The Commission’s Proposal also provides that the supervision of compliance with all these prohibitions and obligations will be the responsibility of the Member States (through the national supervisory authorities) and, in the case of Union authorities, of the European Data Protection Supervisor (EDPS). The national supervisory authorities and the EDPS may impose heavy fines in the event of non-compliance, the maximum amount of which is set by the AI Act itself (up to 30 000 000 euros or, if the offender is company, up to 6 % of its total worldwide annual turnover for the preceding financial year, whichever is higher; and up to 500 000 euros in case of EU authorities).
2.2. The amendments adopted by the European Parliament
The EP, in the more than 700 amendments that has adopted, has not altered the key aspects of the AI Act described in the previous section, but has included very important changes that affect public authorities developing and using AI systems. The most important are the following.
- In Art. 3(1)(1), the EP provides a new definition of AI in line with the OECD Recommendation of 2019, based on the autonomy of the system and not on concrete techniques (Annex I enumerating such AI techniques is therefore deleted). According to the new version of recitals 6 and 6a, AI systems will normally, but not necessarily, include machine learning.
- A new Art. 4a includes a list of general principles applicable to the development and use of all AI systems and not only to high-risk systems. This is important because most AI systems developed or used by public authorities won’t be classified as high-risk. Such principles include among others the principle of «human agency and oversight», which requires that AI systems function «in a way that can be appropriately controlled and overseen by humans»; the principle of «transparency», including «appropriate traceability and explainability», and information of «affected persons about their rights»; and the principle of «diversity, non-discrimination and fairness».

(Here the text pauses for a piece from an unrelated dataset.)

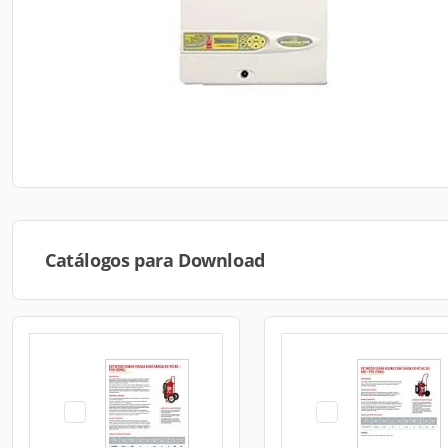
Catálogos para Download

- The new version of Art. 5 significantly extends the list of prohibited AI systems, many of them potentially used by public authorities, such as real-time remote biometric identification systems in publicly accessible spaces (which are completely banned, without the exceptions foreseen in the Commission’s Proposal; moreover, post remote biometric identification systems in publicly accessible spaces are only admitted where they are authorised by a judge); predictive policing AI systems; AI systems that create or expand facial recognition databases through the untargeted scraping of facial images from the internet or CCTV footage (the controversial practice carried out by the company Clearview AI); and AI systems that infer emotions of a natural person in the areas of law enforcement, border management, in workplace and education institutions.
- Regarding high-risk AI systems, those that are most intensively regulated by the AI Act, the new version of Art. 6 adds an “extra layer” to the classification as high-risk. This means that AI systems related to the areas and use cases listed in Annex III (the aforementioned stand-alone AI systems) shall only be considered as high-risk «if they pose a significant risk of harm to the health, safety or fundamental rights of natural persons». The new Art. 6(2) allows providers who consider that their AI system does not pose such a significant risk to submit a brief reasoned notification (one page suffices according to recital 32a) to the national supervisory authority and to place it on the market without having to comply with the obligations of the AI Act if they do not receive objections from the national supervisory authority within three months. This “extra layer” was first introduced by the Council and has been criticised by many NGOs. Note that this “exemption” may be asked for only by providers, not by users/deployers of AI systems.
- At the same time, regarding Annex III, the EP has added some new high-risk use cases, empowers the European Commission not only to add, but also to change and to delete some of the use cases through delegated acts, and expressly includes not only AI systems that «make decisions», but also those that «materially influence decisions». This last clarification is important and shows that the AI Act not only covers fully automated decisions, but also the so-called semi-automated decisions and procedures, in which the final decision is adopted by a human on the basis of the output of an automated system. It is also interesting that the last high-risk use case of Annex III (point 8, referred to AI systems used by judges) is extended to administrative appeals and ADR-mechanisms. Although the wording of Amendment 738 is not very clear, the new recital 40 seems to confirm this and that according to the legislator judicial (and also administrative) remedies must be in any case decided by humans.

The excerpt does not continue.